Despite broad public opposition to cockfighting, enforcement actions have historically been few. According to the District Attorneys Council, from 2004 to 2022, there were only 29 law enforcement actions resulting in the arrest of individuals involved in cockfighting, an average of 1.75 busts a year for 76 of Oklahoma’s 77 counties. Pacelle said there has not been an arrest in counties known to have extensive illegal cockfighting, including Atoka, Coal, LeFlore, and McCurtain counties.

In August, Carter County prosecutors charged seven men, including a leader of the Oklahoma Gamefowl Commission, with felony offenses related to illegal cockfighting, stemming from the bust of a cockfighting pit in Ratliff City. According to The Ardmoreite, “deputies broke up the illegal cockfighting event” in June, “confiscating [about 60] fighting roosters and equipment while impounding 20 vehicles and trailers.” There were 170 to 180 reportedly people present for the cockfight, which occurred in the Fox/Graham area.

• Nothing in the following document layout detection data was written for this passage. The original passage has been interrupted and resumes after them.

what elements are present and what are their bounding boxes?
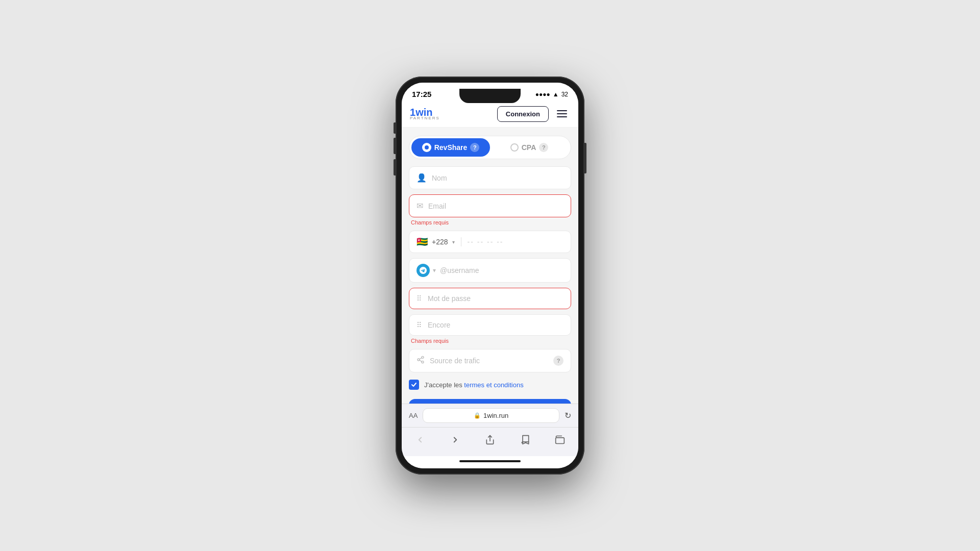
phone-number-placeholder: -- -- -- --	[468, 238, 504, 246]
bookmarks-button[interactable]	[517, 432, 533, 448]
country-dropdown-arrow[interactable]: ▾	[452, 239, 455, 245]
country-flag: 🇹🇬	[416, 236, 428, 247]
connexion-button[interactable]: Connexion	[497, 106, 549, 122]
revshare-help[interactable]: ?	[470, 143, 479, 152]
country-code: +228	[432, 238, 448, 246]
phone-group: 🇹🇬 +228 ▾ -- -- -- --	[409, 231, 571, 253]
share-icon	[416, 356, 425, 366]
svg-line-3	[420, 360, 422, 362]
svg-line-4	[420, 358, 422, 359]
url-text: 1win.run	[483, 412, 508, 419]
encore-error: Champs requis	[409, 338, 571, 344]
status-time: 17:25	[412, 90, 431, 98]
password-group: ⠿ Mot de passe	[409, 288, 571, 309]
forward-button[interactable]	[447, 432, 463, 448]
revshare-label: RevShare	[434, 143, 468, 152]
cpa-help[interactable]: ?	[539, 143, 548, 152]
menu-button[interactable]	[554, 106, 570, 122]
email-icon: ✉	[416, 201, 423, 211]
wifi-icon: ▲	[553, 91, 559, 98]
nom-placeholder: Nom	[432, 174, 447, 182]
home-bar	[459, 460, 521, 462]
inscription-button[interactable]: Inscription	[409, 399, 571, 404]
terms-label: J'accepte les termes et conditions	[424, 381, 524, 389]
phone-frame: 17:25 ●●●● ▲ 32 1win PARTNERS Connexion	[396, 77, 584, 474]
terms-checkbox[interactable]	[409, 380, 419, 390]
menu-line-2	[557, 113, 567, 114]
phone-divider	[461, 237, 461, 246]
email-input[interactable]: ✉ Email	[409, 194, 571, 217]
svg-rect-6	[556, 438, 565, 444]
status-icons: ●●●● ▲ 32	[535, 91, 568, 98]
email-group: ✉ Email Champs requis	[409, 194, 571, 226]
volume-down-button	[394, 159, 396, 176]
cpa-tab[interactable]: CPA ?	[490, 138, 569, 157]
signal-icon: ●●●●	[535, 91, 550, 98]
password-input[interactable]: ⠿ Mot de passe	[409, 288, 571, 309]
encore-placeholder: Encore	[428, 321, 450, 329]
email-error: Champs requis	[409, 219, 571, 226]
lock-icon: 🔒	[474, 412, 481, 419]
cpa-radio-icon	[510, 143, 519, 152]
logo: 1win PARTNERS	[410, 107, 440, 120]
power-button	[584, 143, 586, 173]
app-header: 1win PARTNERS Connexion	[402, 101, 578, 128]
source-help-icon: ?	[553, 356, 564, 366]
safari-nav	[402, 427, 578, 456]
telegram-dropdown-arrow[interactable]: ▾	[433, 267, 436, 274]
share-button[interactable]	[482, 432, 498, 448]
home-indicator	[402, 456, 578, 468]
terms-prefix: J'accepte les	[424, 381, 464, 389]
source-input[interactable]: Source de trafic ?	[409, 349, 571, 372]
encore-icon: ⠿	[416, 321, 423, 329]
nom-group: 👤 Nom	[409, 166, 571, 189]
telegram-input[interactable]: ▾ @username	[409, 258, 571, 283]
telegram-placeholder: @username	[440, 266, 479, 274]
tabs-button[interactable]	[552, 432, 568, 448]
revshare-radio-icon	[422, 143, 431, 152]
battery-icon: 32	[561, 91, 568, 98]
revshare-radio-dot	[425, 145, 429, 149]
revshare-tab[interactable]: RevShare ?	[411, 138, 490, 157]
back-button[interactable]	[412, 432, 428, 448]
cpa-label: CPA	[522, 143, 536, 152]
encore-group: ⠿ Encore Champs requis	[409, 314, 571, 344]
plan-toggle: RevShare ? CPA ?	[409, 136, 571, 159]
logo-partners: PARTNERS	[410, 116, 440, 120]
refresh-button[interactable]: ↻	[565, 411, 571, 420]
phone-screen: 17:25 ●●●● ▲ 32 1win PARTNERS Connexion	[402, 83, 578, 468]
phone-input[interactable]: 🇹🇬 +228 ▾ -- -- -- --	[409, 231, 571, 253]
header-right: Connexion	[497, 106, 570, 122]
menu-line-1	[557, 110, 567, 111]
telegram-group: ▾ @username	[409, 258, 571, 283]
person-icon: 👤	[416, 173, 427, 183]
terms-checkbox-row: J'accepte les termes et conditions	[409, 378, 571, 392]
source-group: Source de trafic ?	[409, 349, 571, 372]
source-placeholder: Source de trafic	[430, 357, 480, 365]
url-bar[interactable]: 🔒 1win.run	[423, 408, 559, 423]
source-left: Source de trafic	[416, 356, 480, 366]
menu-line-3	[557, 116, 567, 117]
terms-link[interactable]: termes et conditions	[464, 381, 523, 389]
email-placeholder: Email	[428, 202, 446, 210]
main-content: RevShare ? CPA ? 👤 Nom ✉	[402, 128, 578, 404]
text-size-button[interactable]: AA	[409, 412, 418, 419]
mute-button	[394, 122, 396, 134]
volume-up-button	[394, 138, 396, 154]
password-placeholder: Mot de passe	[428, 294, 471, 303]
encore-input[interactable]: ⠿ Encore	[409, 314, 571, 336]
password-icon: ⠿	[416, 294, 423, 303]
browser-bar: AA 🔒 1win.run ↻	[402, 404, 578, 427]
notch	[459, 89, 521, 103]
telegram-icon	[416, 264, 430, 277]
nom-input[interactable]: 👤 Nom	[409, 166, 571, 189]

In May, Oklahoma County District Attorney Vicki Behenna filed 59 felony counts related to cockfighting against a Newalla couple caught with “a large number of roosters,” some tied to stakes outside their home. Investigators with the Oklahoma City Animal Welfare Division confiscated 93 game-type birds — 50 roosters and 43 hens — along with 158 eggs from the property, along with a large number of vitamins, antibiotics and leg tethers, according to affidavits filed in the case. The case is pending.

The Oklahoma Gamefowl Commission, a pro-cockfighting political action committee whose name confusingly implies some sort of government association, donated more than $40,000 to Oklahoma politicians in 2022. Although the group did not report its 2022 donors as required, records indicate that Stitt received $2,000, as did Senate President Pro Tempore Greg Treat (R-OKC) and Senate Floor Leader Greg McCortney (R-Ada). Humphrey accepted $1,000 himself, and he is listed on one report as receiving support from the organization when it spent $178.12 on a checkbook from First United Bank in Durant.

Most donations went to rural Republican lawmakers. In January, the Oklahoma Senate Republican State PAC received $2,500 from the gamefowl group, and the Republican State House Committee received $5,000 in March.

(UpdateThis article was updated at 6:35 p.m. Wednesday, Nov. 15, to include comment from Abegail Cave.)